2. He claims that Arctic sea ice is growing. Oh no it isn't.
3. He claims that Mount Pinatubo released "very large quantities of chloroflourocarbons, the gases that destroy the ozone layer." It didn't.
4. Like the Great Global Warming Swindle (from which several of the claims in his book appear to originate), he claims that volcanoes produce more CO2 than humans. In fact humans produce 130 times more CO2 than volcanoes.
5. He claims that only 4% of the CO2 in the atmosphere is produced by humans. In fact the pre-industrial concentration was roughly 280 parts per million. Human activities have now raised this to 387ppm. Work it out for yourself.
6. He says "it is not possible to ascribe a carbon dioxide increase to human activity". As David Karoly points out, "burning fossil fuels produces carbon dioxide enriched with carbon isotope 12C and reduced 13C and essentially no 14C, and it decreases atmospheric oxygen": in other words you can ascribe the increase directly to human activity.
7. Professor Michael Ashley noticed in Plimer's book: "an almost word-for-word reproduction of the abstract from a well-known loony paper entitled "The Sun is a plasma diffuser that sorts atoms by mass". This paper argues that the sun isn't composed of 98 per cent hydrogen and helium, as astronomers have confirmed through a century of observation and theory, but is instead similar in composition to a meteorite. It is hard to understate the depth of scientific ignorance that the inclusion of this information demonstrates. It is comparable to a biologist claiming that plants obtain energy from magnetism rather than photosynthesis."
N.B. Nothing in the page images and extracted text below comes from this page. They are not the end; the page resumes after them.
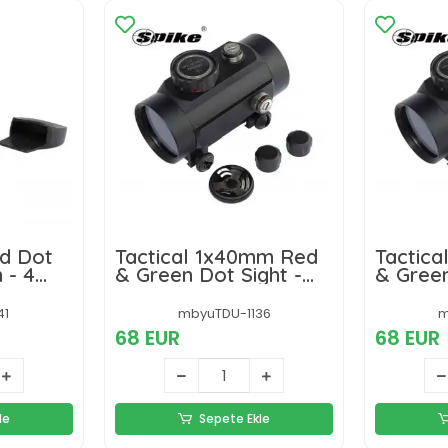
d Dot
Tactical 1x40mm Red
Tactic
 - 4
& Green Dot Sight -
& Green
 Tipi
Geniş Görüş Açısı,
Geniş G
mlu
Taktik Reflex
Taktik 
41
mbyuTDU-1136
m
Nişangâh - 22mm
Nişang
68 EUR
68 EUR
le
Sepete Ekle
8. He confuses the Sun's rotation with orbital motion around the solar system's centre of gravity.
There are dozens like this. Ian Enting shows that Plimer:
- misrepresents the content of IPCC reports on at least 13 occasions as well as misrepresenting the operation of the IPCC and the authorship of IPCC reports;
- has at least 17 other instances of misrepresenting the content of cited sources;
- has at least 2 graphs where checks show that the original is a plot of something other than what Plimer claims and many others where data are misrepresented;
- has at least 6 cases of misrepresenting data records in addition to some instances (included in the total above) of misrepresenting data from cited source.
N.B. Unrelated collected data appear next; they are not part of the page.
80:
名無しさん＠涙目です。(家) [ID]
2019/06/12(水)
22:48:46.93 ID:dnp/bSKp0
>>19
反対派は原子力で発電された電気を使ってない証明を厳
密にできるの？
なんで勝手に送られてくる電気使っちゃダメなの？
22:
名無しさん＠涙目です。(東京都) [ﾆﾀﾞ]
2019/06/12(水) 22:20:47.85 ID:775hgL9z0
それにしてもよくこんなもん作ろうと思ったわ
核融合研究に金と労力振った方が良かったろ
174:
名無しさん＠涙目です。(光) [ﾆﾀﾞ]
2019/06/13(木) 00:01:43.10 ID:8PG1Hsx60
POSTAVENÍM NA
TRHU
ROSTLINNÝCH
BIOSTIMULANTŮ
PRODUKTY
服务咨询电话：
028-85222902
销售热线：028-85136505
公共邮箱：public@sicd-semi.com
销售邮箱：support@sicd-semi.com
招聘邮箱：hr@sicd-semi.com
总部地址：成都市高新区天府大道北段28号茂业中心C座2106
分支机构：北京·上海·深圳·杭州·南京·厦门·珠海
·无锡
You'd think all this would be enough to bury the book. You'd be wrong. In one of the gravest misjudgments in journalism this year, the Spectator has made the book's British publication its cover story, with the headline "Relax: Global Warming is all a myth". Its story consists of a hagiography of Plimer by James Delingpole, a man who knows – and cares - less about science than I do about Formula One. Plimer's book, he says, is "going to change forever the way we think about climate change", as it demonstrates that anthropogenic global warming "is the biggest, most dangerous and ruinously expensive con trick in history." Delingpole takes the opportunity to cite the usual conspiracy theories about the "powerful and very extensive body of vested interests" working to suppress the truth, which presumably now includes virtually the entire scientific community and everyone from Shell to Greenpeace and The Sun to Science magazine. That took some organising.
What this story shows is that climate change denial is a matter of religious conviction. The quality of the evidence has nothing to do with it. It doesn't matter how comprehensively the sources have been discredited, or how ridiculous the claims are. People like Plimer will cling onto anything, however improbable, that allows them to maintain their view of the world.